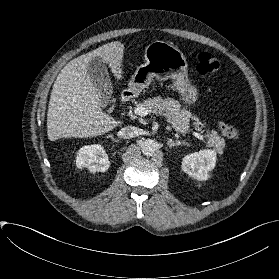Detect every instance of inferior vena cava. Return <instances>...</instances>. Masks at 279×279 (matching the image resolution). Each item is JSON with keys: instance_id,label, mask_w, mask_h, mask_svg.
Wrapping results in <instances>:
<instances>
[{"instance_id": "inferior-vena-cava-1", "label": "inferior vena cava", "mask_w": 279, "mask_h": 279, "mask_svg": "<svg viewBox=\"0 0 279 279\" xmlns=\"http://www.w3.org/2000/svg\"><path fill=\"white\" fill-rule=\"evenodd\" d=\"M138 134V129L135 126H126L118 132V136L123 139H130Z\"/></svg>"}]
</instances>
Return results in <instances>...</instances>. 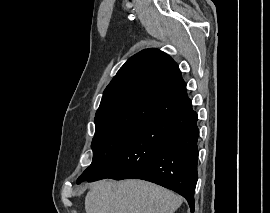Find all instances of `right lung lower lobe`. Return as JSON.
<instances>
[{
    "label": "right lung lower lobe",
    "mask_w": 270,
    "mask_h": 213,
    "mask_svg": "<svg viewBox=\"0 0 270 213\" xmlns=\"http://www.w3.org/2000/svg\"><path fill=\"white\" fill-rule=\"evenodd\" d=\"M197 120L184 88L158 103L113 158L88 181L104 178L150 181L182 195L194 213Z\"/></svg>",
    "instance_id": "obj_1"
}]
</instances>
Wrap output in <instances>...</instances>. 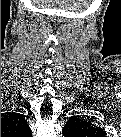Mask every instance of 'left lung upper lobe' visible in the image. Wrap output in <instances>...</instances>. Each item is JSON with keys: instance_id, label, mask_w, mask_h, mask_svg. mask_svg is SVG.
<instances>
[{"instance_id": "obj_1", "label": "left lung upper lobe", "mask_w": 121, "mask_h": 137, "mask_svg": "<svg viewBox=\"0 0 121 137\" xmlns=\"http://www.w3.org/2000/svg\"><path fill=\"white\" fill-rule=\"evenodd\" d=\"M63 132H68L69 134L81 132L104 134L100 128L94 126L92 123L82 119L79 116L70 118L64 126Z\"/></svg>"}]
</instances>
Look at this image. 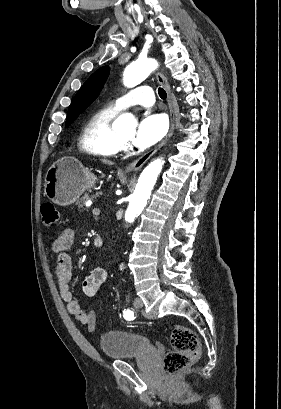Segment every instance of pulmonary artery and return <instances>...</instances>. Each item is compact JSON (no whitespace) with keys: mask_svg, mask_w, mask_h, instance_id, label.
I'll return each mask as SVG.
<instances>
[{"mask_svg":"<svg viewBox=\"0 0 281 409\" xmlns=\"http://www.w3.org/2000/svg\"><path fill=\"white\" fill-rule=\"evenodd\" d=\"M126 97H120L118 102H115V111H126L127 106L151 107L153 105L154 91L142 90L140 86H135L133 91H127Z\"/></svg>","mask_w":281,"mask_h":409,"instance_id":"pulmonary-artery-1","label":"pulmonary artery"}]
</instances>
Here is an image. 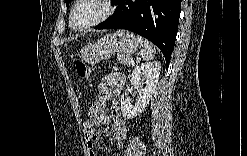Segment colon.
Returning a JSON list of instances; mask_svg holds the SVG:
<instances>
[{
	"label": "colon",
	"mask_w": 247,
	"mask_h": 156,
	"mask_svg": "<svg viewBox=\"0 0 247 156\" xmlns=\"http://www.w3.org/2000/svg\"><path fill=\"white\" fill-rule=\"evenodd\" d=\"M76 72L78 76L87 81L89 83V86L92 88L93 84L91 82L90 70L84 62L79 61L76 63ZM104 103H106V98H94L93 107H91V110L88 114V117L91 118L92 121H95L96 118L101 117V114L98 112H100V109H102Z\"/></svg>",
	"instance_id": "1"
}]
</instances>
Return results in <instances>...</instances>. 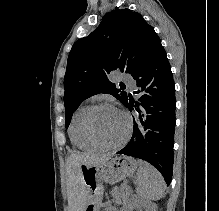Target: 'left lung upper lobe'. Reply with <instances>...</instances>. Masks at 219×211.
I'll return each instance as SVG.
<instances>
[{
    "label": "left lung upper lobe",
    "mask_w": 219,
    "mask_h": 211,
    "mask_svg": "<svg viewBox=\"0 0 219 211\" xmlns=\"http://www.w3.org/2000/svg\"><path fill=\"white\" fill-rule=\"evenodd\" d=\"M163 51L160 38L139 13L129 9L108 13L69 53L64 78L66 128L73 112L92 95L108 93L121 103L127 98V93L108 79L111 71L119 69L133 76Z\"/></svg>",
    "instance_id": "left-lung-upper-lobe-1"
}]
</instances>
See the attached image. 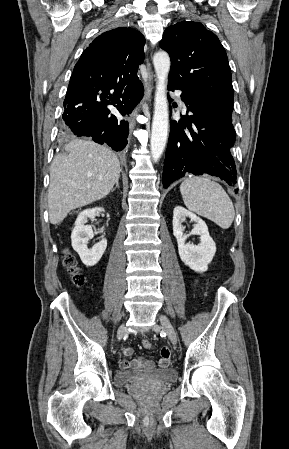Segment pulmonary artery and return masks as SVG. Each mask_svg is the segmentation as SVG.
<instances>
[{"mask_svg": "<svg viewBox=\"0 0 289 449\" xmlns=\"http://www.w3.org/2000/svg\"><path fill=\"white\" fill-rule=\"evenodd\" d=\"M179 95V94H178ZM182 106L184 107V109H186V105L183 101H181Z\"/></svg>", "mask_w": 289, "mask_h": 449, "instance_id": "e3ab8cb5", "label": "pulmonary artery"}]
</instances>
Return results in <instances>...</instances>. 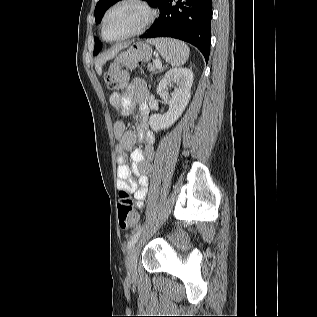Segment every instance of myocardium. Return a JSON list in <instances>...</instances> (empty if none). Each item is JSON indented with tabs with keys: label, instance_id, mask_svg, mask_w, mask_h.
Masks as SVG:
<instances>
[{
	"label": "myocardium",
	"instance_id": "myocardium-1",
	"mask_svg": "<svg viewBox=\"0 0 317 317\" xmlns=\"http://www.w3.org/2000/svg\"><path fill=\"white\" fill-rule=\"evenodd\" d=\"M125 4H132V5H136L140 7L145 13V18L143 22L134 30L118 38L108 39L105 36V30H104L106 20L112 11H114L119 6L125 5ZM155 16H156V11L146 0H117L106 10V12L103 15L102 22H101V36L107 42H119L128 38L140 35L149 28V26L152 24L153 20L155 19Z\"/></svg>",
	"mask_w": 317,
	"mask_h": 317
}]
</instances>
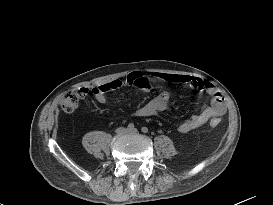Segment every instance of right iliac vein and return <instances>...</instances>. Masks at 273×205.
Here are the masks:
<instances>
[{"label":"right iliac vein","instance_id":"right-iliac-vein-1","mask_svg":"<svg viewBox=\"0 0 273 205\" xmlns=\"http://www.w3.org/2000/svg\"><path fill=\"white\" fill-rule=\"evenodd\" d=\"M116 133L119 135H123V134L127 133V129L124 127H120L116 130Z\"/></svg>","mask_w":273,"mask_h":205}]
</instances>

◇ ◇ ◇ ◇ ◇ ◇ ◇

**Description of the task**: Leaving all pictures aside, print exactly the lines from the one that contains "Segment every instance of right" through the last line of the data above, inclusive.

**Solution**:
Segment every instance of right iliac vein and return <instances>...</instances>. Masks at 273×205.
Here are the masks:
<instances>
[{"label":"right iliac vein","instance_id":"right-iliac-vein-1","mask_svg":"<svg viewBox=\"0 0 273 205\" xmlns=\"http://www.w3.org/2000/svg\"><path fill=\"white\" fill-rule=\"evenodd\" d=\"M116 133L119 135H123V134L127 133V129L124 127H120L116 130Z\"/></svg>","mask_w":273,"mask_h":205}]
</instances>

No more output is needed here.